Indeed, the claimant herself painted an even stronger picture: she testified that during the time in question she made $133.00 every two weeks, clear of taxes; which amounts to $266.00 a month. She further testified that she was suporting a son in college. That testimony went without rebuttal.
We have held that on appeal the Board, without taking additional evidence, can assume facts not explicitly found by the referee when such an assumption is a logical implication of unrebutted testimony. Workmen’s Compensation Appeal Board v. American *363Mutual Liability Insurance Co., 19 Pa. Commonwealth. Ct. 502, 339 A.2d 183 (1975). In our view, the Board’s conclusion as to the portion of the claimant’s resources provided by the husband was a logical implication.
Furthermore, it is well established that a claimant who prevails before the referee is entitled to the benefit of the most favorable inferences deducible from the testimony and other evidence. E.g., Workmen’s Compensation Appeal Board v. Greene, 21 Pa. Commonwealth Ct. 375, 346 A.2d 843 (1975). From the evidence in this case it was clearly inferable that the amounts given by the claimant’s husband constituted a substantial portion of her support; and she is entitled to the benefit of that inference.
Accordingly, we affirm the order of the Board in this case.
Ceder
And Now, the 14th day of May, 1980, the order of the Workmen’s Compensation Appeal Board, dated June 21, 1979, granting benefits to Stella Battiste is affirmed.

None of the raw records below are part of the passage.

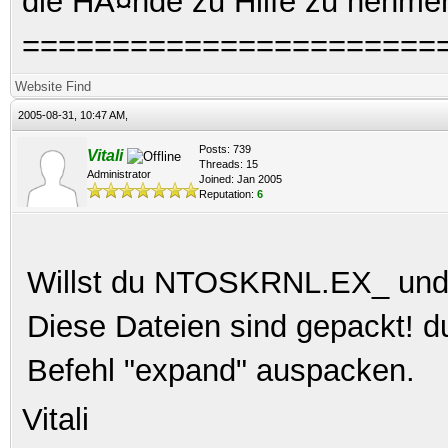
die HÃ¤nde zu Hilfe zu nehme
=======================
Website
Find
2005-08-31, 10:47 AM,
Posts: 739
Vitali
Threads: 15
Administrator
Joined: Jan 2005
Reputation:
6
Willst du NTOSKRNL.EX_ un
Diese Dateien sind gepackt! d
Befehl "expand" auspacken.
Vitali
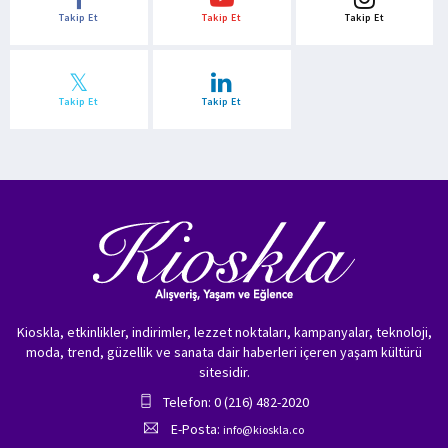
Takip Et
Takip Et
Takip Et
Takip Et
Takip Et
Kioskla, etkinlikler, indirimler, lezzet noktaları, kampanyalar, teknoloji,
moda, trend, güzellik ve sanata dair haberleri içeren yaşam kültürü
sitesidir.
Telefon: 0 (216) 482-2020
E-Posta:
info@kioskla.co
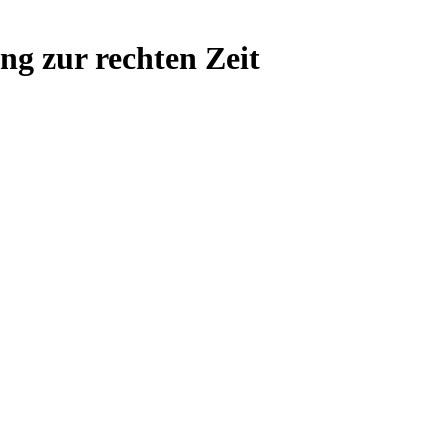
ng zur rechten Zeit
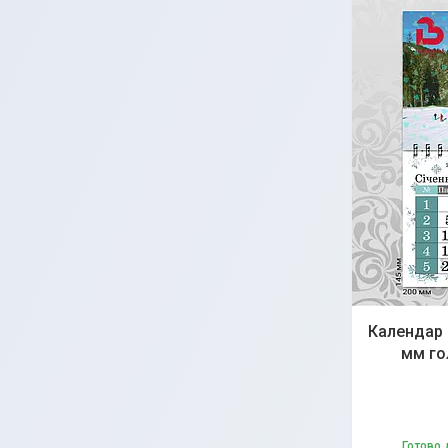
Календар 
мм го
Готово 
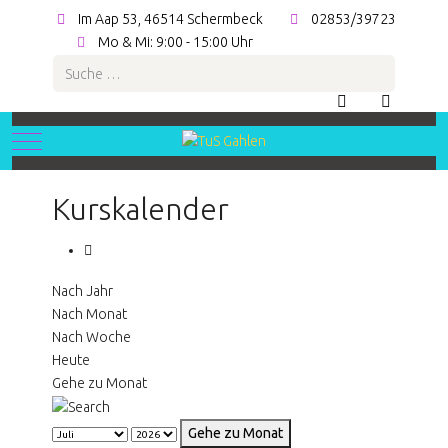
Im Aap 53, 46514 Schermbeck
02853/39723
Mo & Mi: 9:00 - 15:00 Uhr
Suchen
Mobile Menu Toggle
Kurskalender
Nach Jahr
Nach Monat
Nach Woche
Heute
Gehe zu Monat
Gehe zu Monat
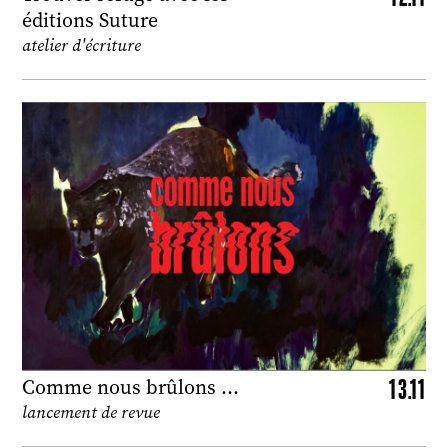
éditions Suture
atelier d'écriture
13.11
Comme nous brûlons …
lancement de revue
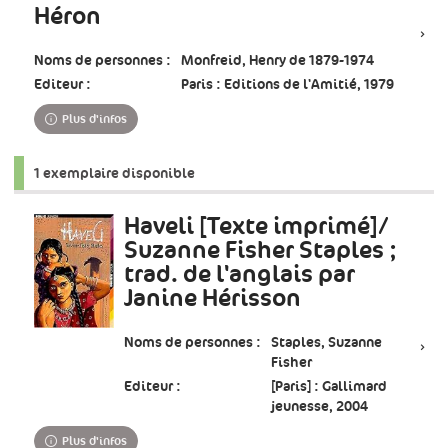
Héron
Noms de personnes :
Monfreid, Henry de 1879-1974
Editeur :
Paris : Editions de l'Amitié, 1979
Plus d'infos
1 exemplaire disponible
Haveli [Texte imprimé]/
Suzanne Fisher Staples ;
trad. de l'anglais par
Janine Hérisson
Noms de personnes :
Staples, Suzanne
Fisher
Editeur :
[Paris] : Gallimard
jeunesse, 2004
Plus d'infos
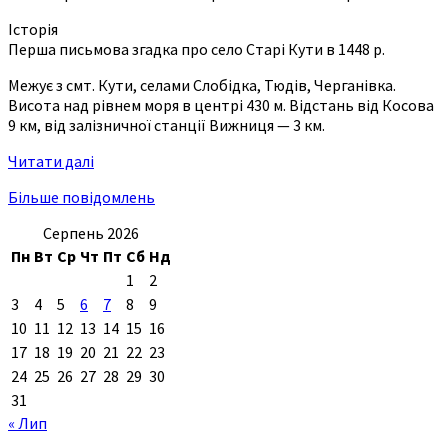
Історія
Перша письмова згадка про село Старі Кути в 1448 р.
Межує з смт. Кути, селами Слобідка, Тюдів, Черганівка.
Висота над рівнем моря в центрі 430 м. Відстань від Косова
9 км, від залізничної станції Вижниця — 3 км.
Читати далі
Більше повідомлень
Серпень 2026
Пн
Вт
Ср
Чт
Пт
Сб
Нд
1
2
3
4
5
6
7
8
9
10
11
12
13
14
15
16
17
18
19
20
21
22
23
24
25
26
27
28
29
30
31
« Лип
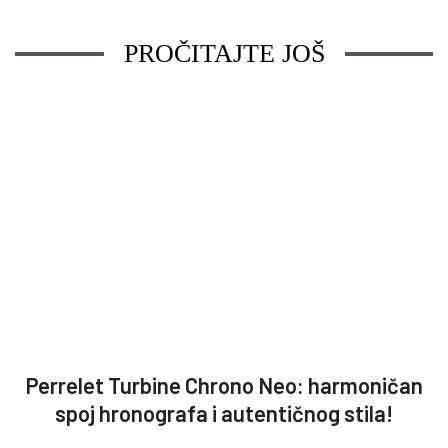
PROČITAJTE JOŠ
Perrelet Turbine Chrono Neo: harmoničan
spoj hronografa i autentičnog stila!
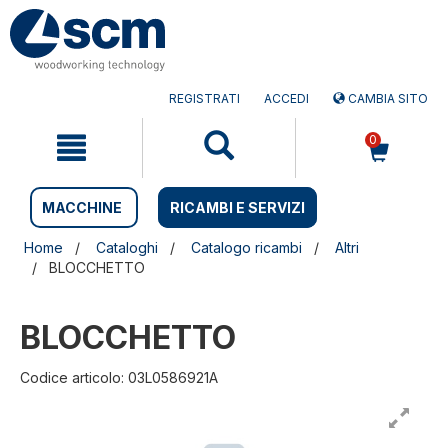
Salta
Salta
al
al
contenuto
menu
di
navigazione
REGISTRATI
ACCEDI
CAMBIA SITO
0
MACCHINE
RICAMBI E SERVIZI
Home
Cataloghi
Catalogo ricambi
Altri
BLOCCHETTO
BLOCCHETTO
Codice articolo: 03L0586921A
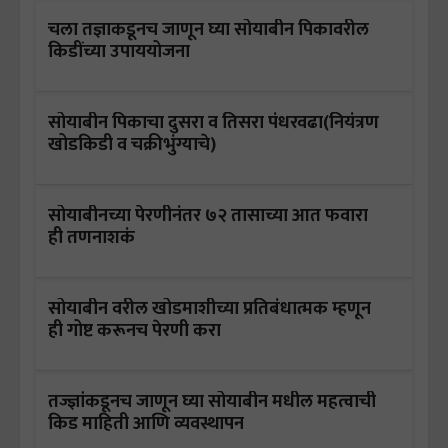
चला तज्ञाकडूनच जाणून घ्या सोयाबीन पिकावरील
किडींच्या उपाययोजना
सोयाबीन पिकाचा दुसरा व तिसरा पंधरवढा(नियंत्रण
खोडकिडी व चक्रीभुंग्याचे)
सोयाबीनच्या पेरणीनंतर ७२ तासाच्या आत फवारा
ही तणनाशकं
सोयाबीन वरील खोडमाशीच्या प्रतिबंधात्मक म्हणून
ही गोष्ट करूनच पेरणी करा
तज्ज्ञांकडूनच जाणून घ्या सोयाबीन मधील महत्वाची
किड माहिती आणि व्यवस्थापन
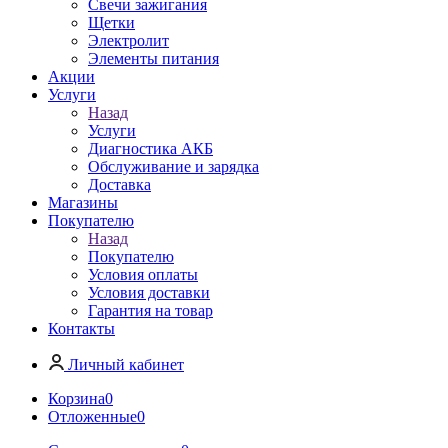
Свечи зажигания
Щетки
Электролит
Элементы питания
Акции
Услуги
Назад
Услуги
Диагностика АКБ
Обслуживание и зарядка
Доставка
Магазины
Покупателю
Назад
Покупателю
Условия оплаты
Условия доставки
Гарантия на товар
Контакты
Личный кабинет
Корзина
0
Отложенные
0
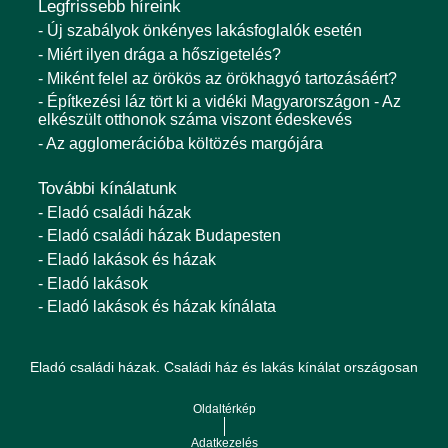
Legfrissebb híreink
- Új szabályok önkényes lakásfoglalók esetén
- Miért ilyen drága a hőszigetelés?
- Miként felel az örökös az örökhagyó tartozásáért?
- Építkezési láz tört ki a vidéki Magyarországon - Az
elkészült otthonok száma viszont édeskevés
- Az agglomerációba költözés margójára
További kínálatunk
- Eladó családi házak
- Eladó családi házak Budapesten
- Eladó lakások és házak
- Eladó lakások
- Eladó lakások és házak kínálata
Eladó családi házak. Családi ház és lakás kínálat országosan
Oldaltérkép
Adatkezelés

It is ordered that judgment be entered in favor of Stella Battiste and against the Atlas Hospital Equipment Company and/or its above named insurance carrier in the amount of $90.00 per week for herself and her dependent son Anthony Battiste, beginning November 7,1974 and until April 24,1975 when the said dependent son reaches eighteen (18) years of age. After April 24, 1975 the said Atlas Hospital Equipment Company and/or its insurance carrier shall pay to claimant Stella Battiste the amount of $76.50 per week, to continue indefinitely in accordance with the provisions of The Pennsylvania Workmen’s Compensation Act in effect at the time of the injury.
*364The Atlas Hospital Equipment Company and/or its insurance carrier is hereby directed to pay medical expenses in the amount of $2254.05, and reimburse the claimant for funeral and burial expenses in the amount of $750.00. Further, the said defendants shall pay deposition costs in the amount of $196.00.
Accrued compensation shall bear statutory interest in accordance with the provisions of the Act.
Act of June 2, 1915, P.L. 736, as amended, 77 P.S. §562.